Abstract

Thanks to remarkably fast random reads and rapidly decreasing prices per bit, flash storage has been regarded as a promising alternative to traditional hard disk drives (HDDs). Although flash storage has many distinguished hardware features, it still suffers from the poor I/O performance in the case of update operations. Due to the absence of in-place updates, differently from HDDs, flash storage needs to modify data through out-of-place updates. For this reason, it is required to continuously renew the mapping information between a logical page address and its new physical address, invalidating its old physical address. When the invalidated pages swallow most of free space in flash storage, the actions of garbage reclamation are needed. Since the actions of garbage reclamation are very costly, it is crucial to reduce the number of update operations for the use of flash storage in enterprise-scale database systems. In this light, we propose a new buffering scheme that evicts dirty pages without writing them to storage, thereby reducing the amount of update operations considerably.
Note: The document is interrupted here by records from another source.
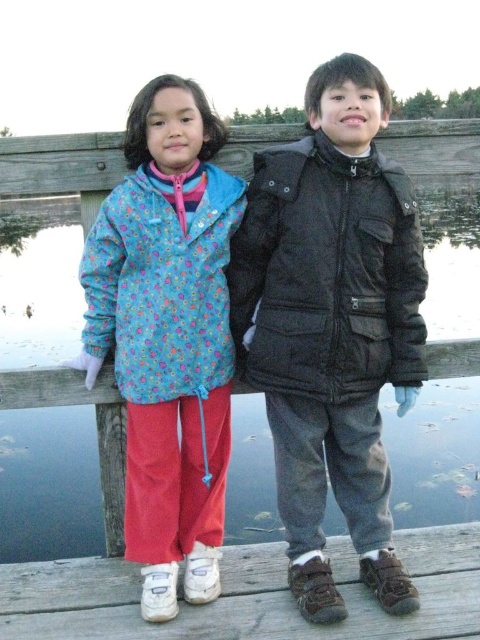 Is point (151, 602) positioned after point (466, 579)?

No, (151, 602) is closer to viewer.

This screenshot has height=640, width=480. In order to click on floral fabric jacket at center in this screenshot , I will do `click(168, 333)`.

Is the position of matte black jacket at center more distant than that of floral fabric jacket at center?

That is False.

Who is more distant from viewer, (350, 337) or (175, 424)?

The point (175, 424) is more distant.

The width and height of the screenshot is (480, 640). In order to click on matte black jacket at center in this screenshot , I will do `click(333, 324)`.

Can you confirm if matte black jacket at center is positioned above wooden dock at lower center?

Yes, matte black jacket at center is above wooden dock at lower center.

Is matte black jacket at center taller than wooden dock at lower center?

Yes, matte black jacket at center is taller than wooden dock at lower center.

Between point (345, 284) and point (425, 532), which one is positioned behind?

The point (425, 532) is behind.

You are a GUI agent. You are given a task and a screenshot of the screen. Output one action in this format:
    pyautogui.click(x=<x>, y=<y>)
    Task: Click on the matte black jacket at center
    Image resolution: width=480 pixels, height=640 pixels.
    Given the screenshot: What is the action you would take?
    pyautogui.click(x=333, y=324) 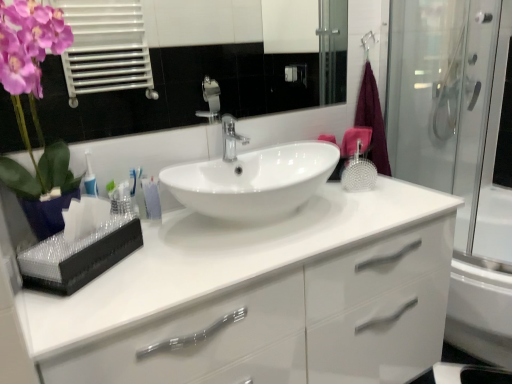 The image size is (512, 384). Identify the location of vacant area in front of translucent plastic toothbrushes at left. (159, 246). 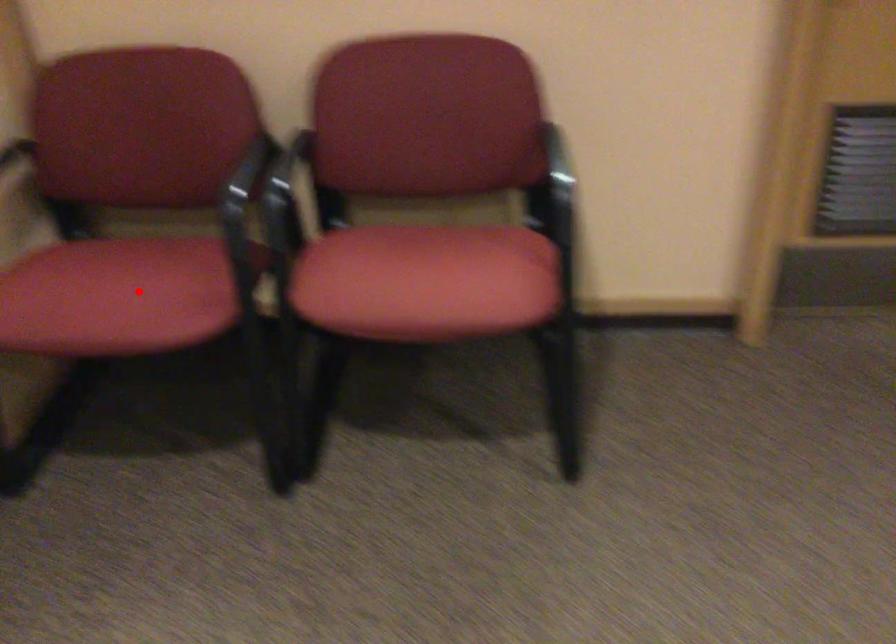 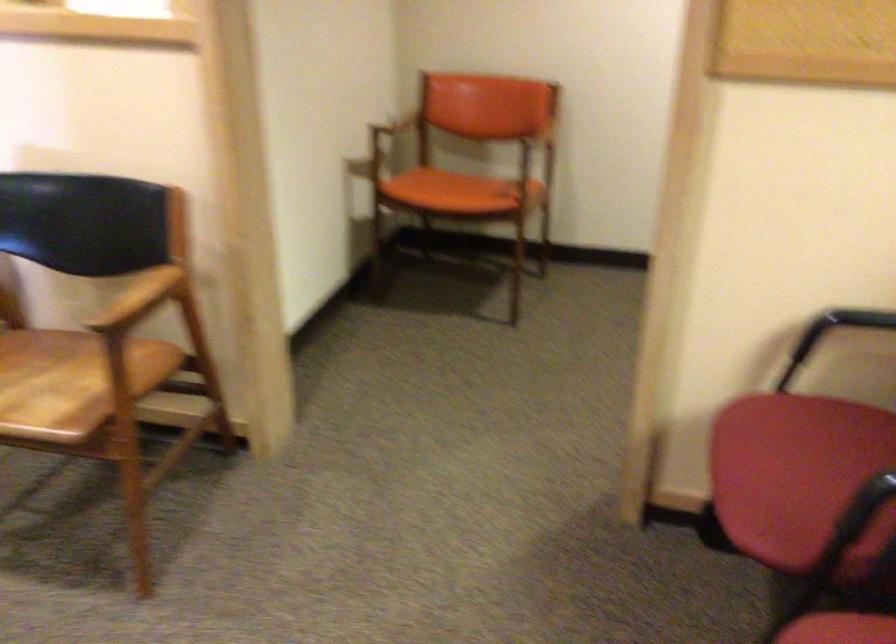 Locate, in the second image, the point that corresponds to the highlighted location in the first image.

(798, 477) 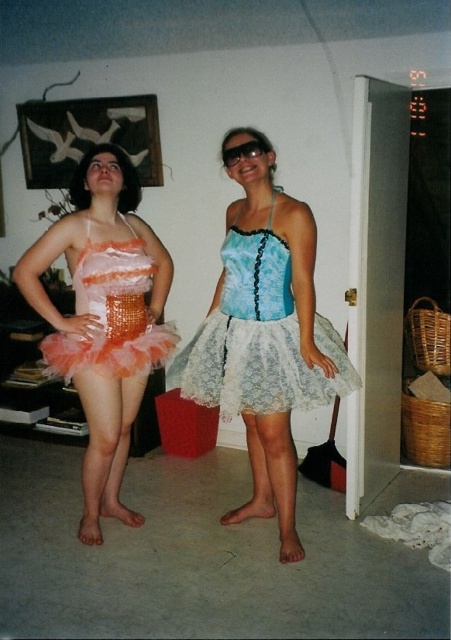 You are a costume designer who needs to choose between the lace fabric tutu skirt at center and the shiny orange sequined tutu at left for a performance. Based on their sizes, which one would you recommend if you want a more dramatic effect?

The lace fabric tutu skirt at center is bigger than the shiny orange sequined tutu at left, so it would provide a more dramatic effect due to its larger size.

You are trying to navigate through a room where two points are marked. The first point is at coordinate point (256,236) and the second is at point (124,268). If you want to move from the first point to the second point, which direction should you move in relation to the scene?

To move from point (256,236) to point (124,268), you should move downward and to the right since point (256,236) is in front of point (124,268), indicating it is closer to the viewer. Moving towards the second point would require going away from the viewer, which in coordinate terms translates to downward and rightward direction based on standard image coordinate systems. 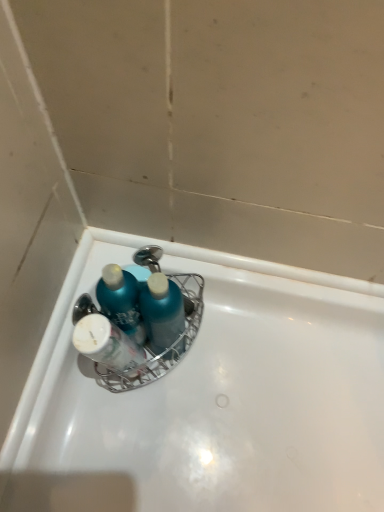 You are a GUI agent. You are given a task and a screenshot of the screen. Output one action in this format:
    pyautogui.click(x=<x>, y=<y>)
    Task: Click on the free space that is to the left of white glossy bottle at center
    The image size is (384, 512).
    Given the screenshot: What is the action you would take?
    pyautogui.click(x=71, y=387) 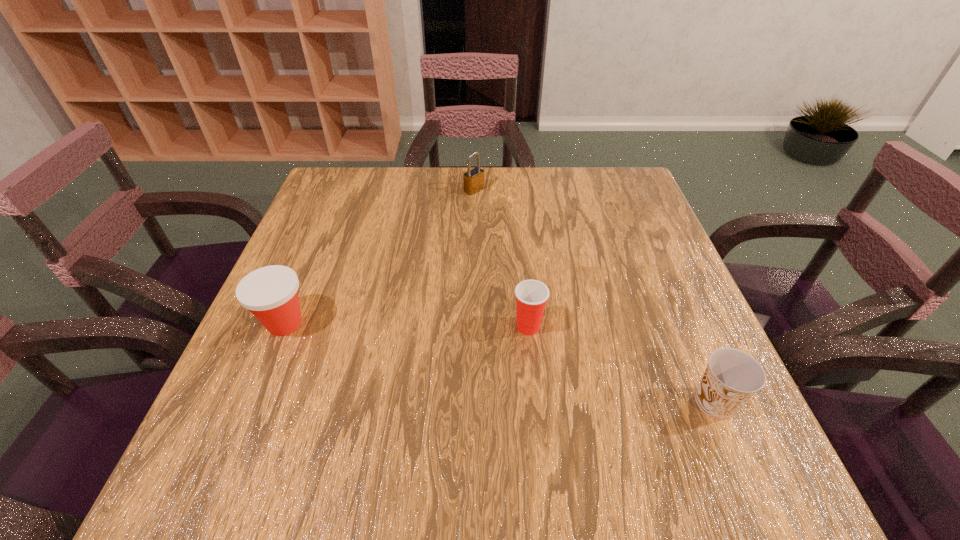 This screenshot has width=960, height=540. What are the coordinates of `free space between the second Dixie cup from right to left and the rightmost Dixie cup` in the screenshot? It's located at (621, 364).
That is, our buffering scheme enables the flushing-less evictions of dirty pages. To correctly read a page undergoing its flushing-less eviction, we propose a new on-the-fly redo mechanism that enables restoring the lost updates of the page in normal database processing. For fast execution of the on-the-fly redo, we maintain memory-resident log data of a reasonable size. To show the performance advantages of the proposed scheme, we performed extensive experiments based on the TPC-C benchmark, by running them on the open-sourced Berkeley DB equipped with/without our scheme. The results show that our scheme yields a much better performance by reducing the amount of page updates significantly.